The most common species that seemed to show up was this very dark (almost black) species in the genus Hogna. They are certainly one of the larger species of Wolfies. They have very large chelcerae (fangs) and aren't afraid to use them. I've mentioned before my husbands ability to attract insects that bite and sting like poo attracts flies. This September he came into the house in a panic, flushed and sweating. He said he had been bitten on the toe inside his boot. He shook the boot out and found a medium sized spider and had no idea what kind it was. I assured him it wasn't a particularly dangerous species, that it was a wolf spider and their bite is very painful. He said "NO KIDDING!" I felt bad for him, because this particular bite followed a similar bite he received on his back about 3 weeks prior. Something had fallen down his shirt when he went into the chicken house to get the eggs. It bit him HARD before he even knew anything was there. The bite swelled and itched for weeks. He just got over that bite and then according to him was "attacked again." This bite also swelled and bothered him for weeks. He said he now knows what bit him on the back, the bites felt exactly the same and both bites reacted the same. He was on an all out mission to kill each and every spider he found after that. I really couldn't blame him, although I really didn't want him killing them.
Wolf Spider numbers were definitely up in our area this year. I've found no less than 20 in my basement alone. A friend of mine found one on her ceiling, and from the amount of them that were brought into my office this year for ID, I can honestly say there are no shortage of them this year. So I guess the fact that my husband is killing in retaliation to his perceived attacks can be tolerated as acceptable losses.

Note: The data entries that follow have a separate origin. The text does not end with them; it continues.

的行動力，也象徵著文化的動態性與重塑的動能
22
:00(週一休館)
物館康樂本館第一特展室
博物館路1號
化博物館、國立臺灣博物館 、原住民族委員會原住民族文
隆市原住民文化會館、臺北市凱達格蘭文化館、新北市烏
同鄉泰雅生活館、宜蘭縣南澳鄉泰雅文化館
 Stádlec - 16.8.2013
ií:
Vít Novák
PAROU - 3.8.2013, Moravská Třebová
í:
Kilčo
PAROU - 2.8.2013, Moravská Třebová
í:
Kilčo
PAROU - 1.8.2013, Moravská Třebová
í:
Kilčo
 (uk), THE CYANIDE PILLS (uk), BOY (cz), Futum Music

My daughter is terrified of spiders, yet knows that I am fascinated by them. Her and a friend found one crawling around outside her friends house and decided to try and catch it for me. Her retelling of the story had be in stitches as she describes the two of them screaming and squealing as they corralled this "monster" into a container to give me. I assured her it was the best gift ever, and in fact I kept it. I've been feeding her crickets(Above) and gave her a very nice container to live in. The other day I went downstairs to feed her and discovered she is about to be a mommy herself. She had formed an egg sac and was carrying it around on her spinnerets.

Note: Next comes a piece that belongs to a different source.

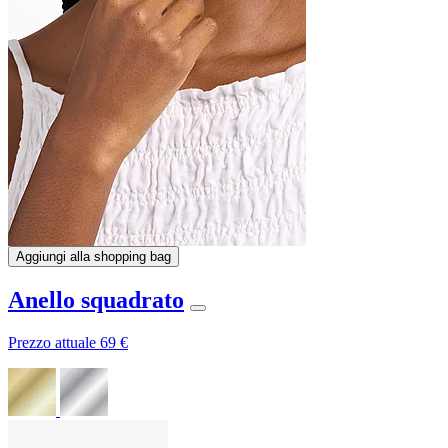
Aggiungi alla shopping bag
Anello squadrato
Prezzo attuale
69 €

I am assuming that sometime within the next 4 to 28 days the eggs will hatch. Nothing like a broad range to keep you wondering when the big day will be. Now I have no choice but to keep a close eye on her. I really want to get pictures of the babies hatching. When the egg begins opening the female will help the young spiderlings emerge from the egg sac. The spiders will then crawl on top of their mothers back and ride around with her for several days until they molt for the first time (pictured below).
Wolf Spiders are in the family Lycosidae, from the Greek word lycosa meaning "wolf." These are very successful predators and are often compared to wolves in their hunting tactics. These spiders are quick and agile hunters and stalk and chase down their insect prey. Their eyes are key identification feature, there are three rows of eyes, the first row contains 4 small eyes that are situated on the front of the face, the second row of two eyes is much larger and aim forward. The last row of two medium-sized eyes sit atop the carapace and give the spider rear and lateral vision. They have exceptionally great eyesight for a spider and most likely can see well at night also.
With over 200 species in North America there is no shortage of wolfies to find and study. Don't count on finding them in webs as they do not build traditional webs like Orb Weaver spiders. They hide out under vegetation, rocks, logs, in sheds, basements and garages and some will even dig holes in the ground to retreat into. They will use silk inside these holes in the ground to help conceal them or to spend time resting or waiting for prey to pass by, and the females use silk to create their egg sacs. Many species have no form of retreat at all and will instead run away from danger.
I had one gentleman call me about a month ago concerned because he had many of these large spiders hanging out in his front yard underneath a pole light. He said they were very large and there were well over 20 or 30 of them. He was concerned they would bite his children or get into his home. While I could not assure him that they would not make it into his house, I did my best to convince him to not kill them, and told him that the reason they were congregating around his pole light was to eat the insects that were also attracted to the light.